Textmining for cognitive paradigm annotation
Chayan Chakrabarti (University of New Mexico, Albuquerque, NM), George Luger (University of New Mexico, Albuquerque, NM), Angela Laird (University of Texas, San Antonio), Jessica Turner (Mind Research Network, Albuquerque, NM)
Methods. We have implemented an initial text mining approach on a subset of texts of abstracts from the BrainMap database (http://www.brainmap.org), to automate the expert annotations from the BrainMap schema and CogPO terms. We experiment with two categories of methods: methods emphasizing presence of high-entropy words, and methods emphasizing the sequence in which the words occur. High-entropy words are those, which add more discriminating information. These are likely to be technical terms relevant to the domain. In the second category, we examine the sequence in which certain words tend to occur in the corpus, rather than the words themselves.

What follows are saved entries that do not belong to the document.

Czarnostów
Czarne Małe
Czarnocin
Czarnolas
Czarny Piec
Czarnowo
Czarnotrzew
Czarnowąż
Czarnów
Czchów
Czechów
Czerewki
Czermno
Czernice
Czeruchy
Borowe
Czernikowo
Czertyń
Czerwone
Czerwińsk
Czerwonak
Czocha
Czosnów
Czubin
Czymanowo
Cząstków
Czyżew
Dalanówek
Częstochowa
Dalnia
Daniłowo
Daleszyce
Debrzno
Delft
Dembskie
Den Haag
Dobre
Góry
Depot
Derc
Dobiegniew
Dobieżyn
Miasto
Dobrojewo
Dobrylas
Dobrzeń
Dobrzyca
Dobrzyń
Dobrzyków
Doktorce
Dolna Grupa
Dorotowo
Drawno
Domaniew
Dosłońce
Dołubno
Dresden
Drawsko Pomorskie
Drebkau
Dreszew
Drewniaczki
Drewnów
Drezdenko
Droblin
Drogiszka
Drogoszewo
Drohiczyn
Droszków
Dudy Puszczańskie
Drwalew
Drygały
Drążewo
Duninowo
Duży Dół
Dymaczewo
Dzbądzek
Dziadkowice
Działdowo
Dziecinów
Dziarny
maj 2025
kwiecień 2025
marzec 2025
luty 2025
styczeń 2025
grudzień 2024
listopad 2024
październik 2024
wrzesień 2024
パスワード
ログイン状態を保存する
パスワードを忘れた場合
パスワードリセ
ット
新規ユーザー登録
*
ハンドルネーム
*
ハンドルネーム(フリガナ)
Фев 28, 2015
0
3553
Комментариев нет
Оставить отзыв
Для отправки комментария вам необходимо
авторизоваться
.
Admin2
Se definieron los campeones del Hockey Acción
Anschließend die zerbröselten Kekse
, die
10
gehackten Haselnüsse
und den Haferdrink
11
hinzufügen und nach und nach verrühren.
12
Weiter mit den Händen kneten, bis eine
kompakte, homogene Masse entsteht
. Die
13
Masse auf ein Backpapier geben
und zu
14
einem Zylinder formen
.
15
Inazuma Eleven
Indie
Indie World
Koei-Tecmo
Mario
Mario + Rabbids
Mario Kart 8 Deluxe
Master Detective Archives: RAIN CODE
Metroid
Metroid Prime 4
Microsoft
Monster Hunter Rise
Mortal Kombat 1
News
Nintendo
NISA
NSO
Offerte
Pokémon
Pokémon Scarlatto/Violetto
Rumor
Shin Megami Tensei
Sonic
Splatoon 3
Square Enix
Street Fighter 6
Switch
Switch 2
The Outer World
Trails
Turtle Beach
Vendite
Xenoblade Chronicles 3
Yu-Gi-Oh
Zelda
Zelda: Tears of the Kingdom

Results. We measured the performance of a basic K-nearest-neighbor (KNN) approach on the title and abstract text of the corpus, in predicting the correct annotations. The results are better than chance, which is promising given the high-dimensional nature of the problem. We also evaluated some initial n-gram models which on this sparse corpus were less successful. Our work points toward the use of semantic models more complex than simple distance among abstracts.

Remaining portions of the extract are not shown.